A percentage less than 1% is considered low, and an exception should have minimal impact on aggregation efficiency and storage.

You should review carefully any percentage above 1% before creating an exception for the query.

A dash (—) in the Passthrough % column indicates that no estimate is available yet, either because passthrough estimation is not configured, or because Grepr hasn’t finished calculating the estimate. If passthrough estimation is configured, estimates appear within 2 hours.

The Passthrough Estimation Configuration dialog also includes the Recent Activity table at the bottom. This section shows the most recent log events related to exception parsing, giving you visibility into recent integration activity without leaving the dialog. To view the complete log history for the integration, click View All Logs to go to the System Logs page, pre-filtered to show all activity for the selected integration.

Limitations

Grepr might split log events over 1MB, causing them to lose their original structured format. Each split event includes a common grepr.splitOriginId attribute if you need to reconstruct the original message.

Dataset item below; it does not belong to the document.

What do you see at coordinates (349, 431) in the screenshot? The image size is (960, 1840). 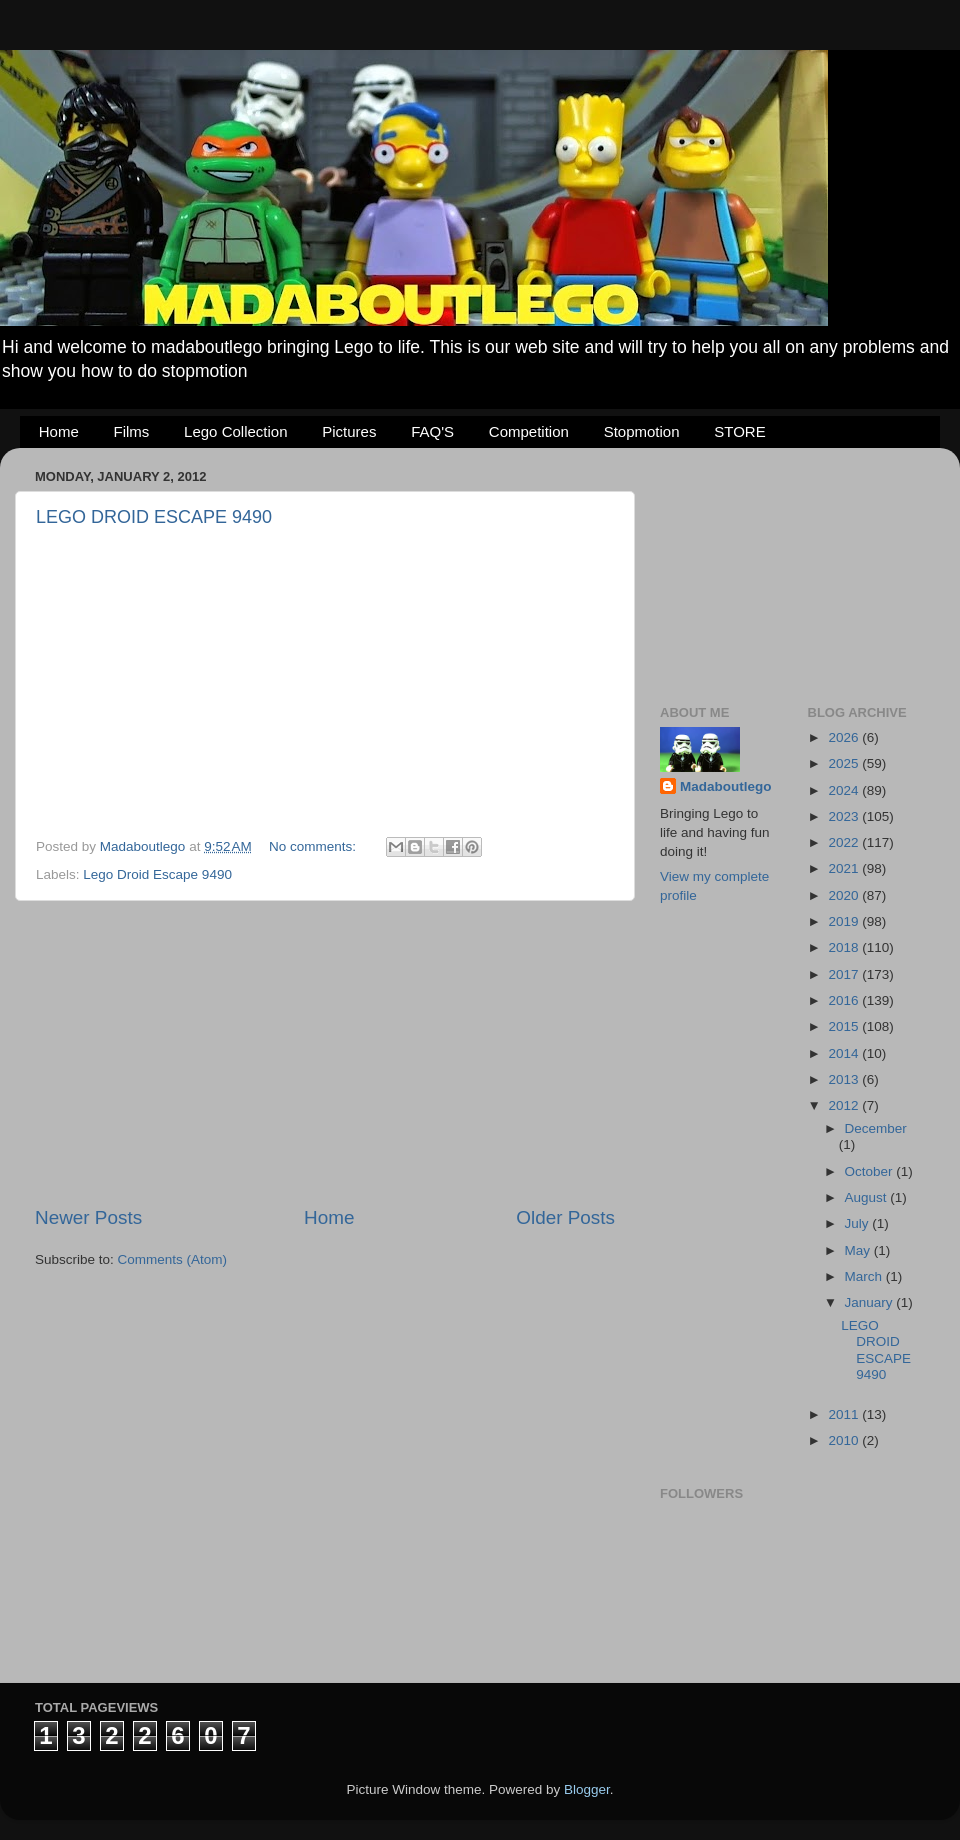 I see `Pictures` at bounding box center [349, 431].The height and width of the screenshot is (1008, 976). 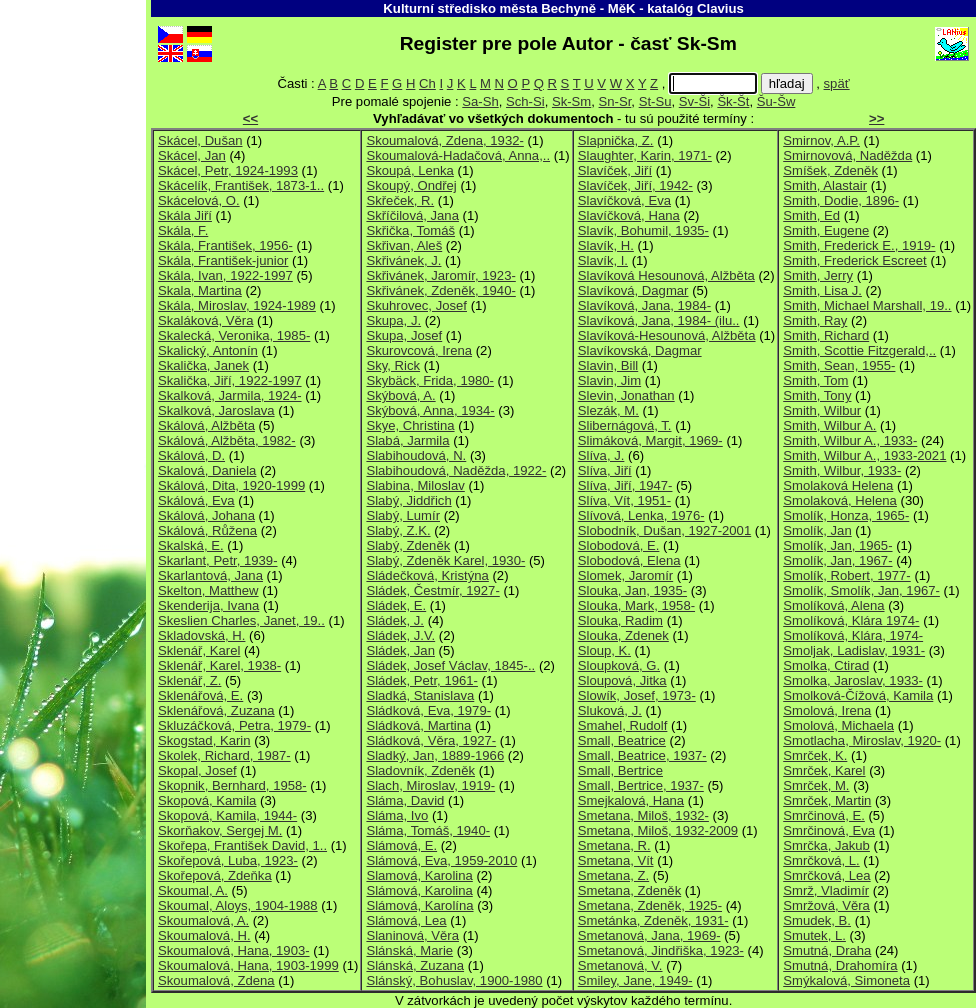 What do you see at coordinates (825, 185) in the screenshot?
I see `Smith, Alastair` at bounding box center [825, 185].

Frequently Asked Questions

What is a Grepr integration?

A Grepr integration provides the configuration details needed to connect Grepr to an external system, such as an observability platform or cloud storage. Integrations enable data exchange between Grepr and external systems, allowing you to create sources for data ingestion and sinks for data output in your pipelines.

What types of integrations does Grepr support?

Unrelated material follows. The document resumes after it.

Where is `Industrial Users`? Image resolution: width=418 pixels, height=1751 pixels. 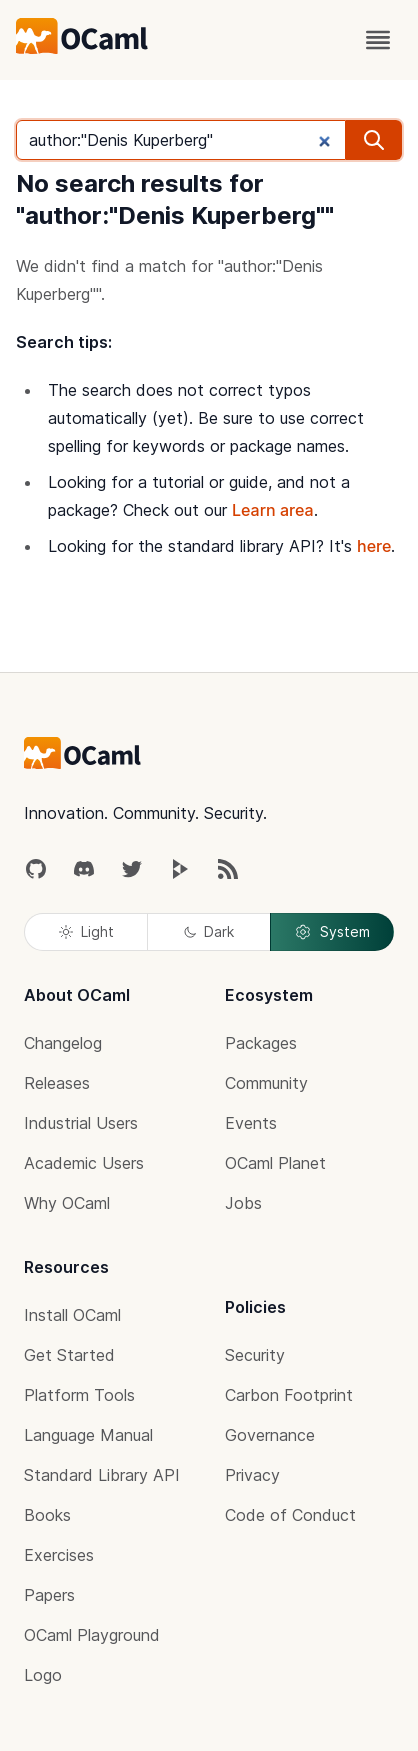 Industrial Users is located at coordinates (81, 1123).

Grepr supports two integration types: observability platform integrations (connections to monitoring, logging, and APM platforms like Datadog, Splunk, New Relic, and Sumo Logic) and cloud storage integrations (connections to cloud storage for the Grepr data lake).

What is a source in a Grepr pipeline?

A source in a Grepr pipeline is an operator that ingests data from an external system or agent. Sources use integrations to connect to observability platforms or collectors like FluentD or OpenTelemetry to pull data into Grepr for processing.

What is a sink in a Grepr pipeline?

A sink in a Grepr pipeline is an operator that outputs processed data to an external system. Sinks use integrations to send Grepr-processed logs to observability platforms, data lakes, or other storage systems based on your pipeline configuration.

Can I use multiple integrations in a single pipeline?

Yes, you can configure pipelines with multiple sources to ingest data from different platforms and multiple sinks to send processed data to different destinations. This flexibility allows you to build complex multi-source, multi-destination data processing workflows.

Which observability platforms does Grepr support?

Grepr supports integrations with Datadog, Splunk, New Relic, Sumo Logic, Grafana Cloud, and Google Cloud Platform (GCP). Each integration enables different source and sink capabilities depending on the platform's features and capabilities.

How do I configure a Grepr integration?

To configure an integration, you need to provide connection details specific to your external system, such as API keys, tokens, endpoints, or credentials. The specific steps vary by integration type. Detailed instructions for each integration are available in the platform-specific documentation pages.

What is the Grepr data lake integration?

The Grepr data lake uses Amazon S3 to store raw log data. You can configure either a Grepr-hosted integration (using a Grepr-managed S3 bucket) where you only provide a name, or an integration with your own AWS account (requiring you to configure and manage the S3 bucket yourself for more control).

What happens to logs older than 48 hours from external sources?

Grepr might drop incoming data from external integration sources with timestamps older than 48 hours. This limitation helps optimize storage and processing while allowing you to retain raw logs in the data lake for longer-term analysis.

What happens when a log event is larger than 1MB?

If a log event exceeds 1MB, Grepr might split it into smaller events, which can cause them to lose their original structured format. Each split event includes a common 'grepr.splitOriginId' attribute that you can use to reconstruct the original message from its component parts.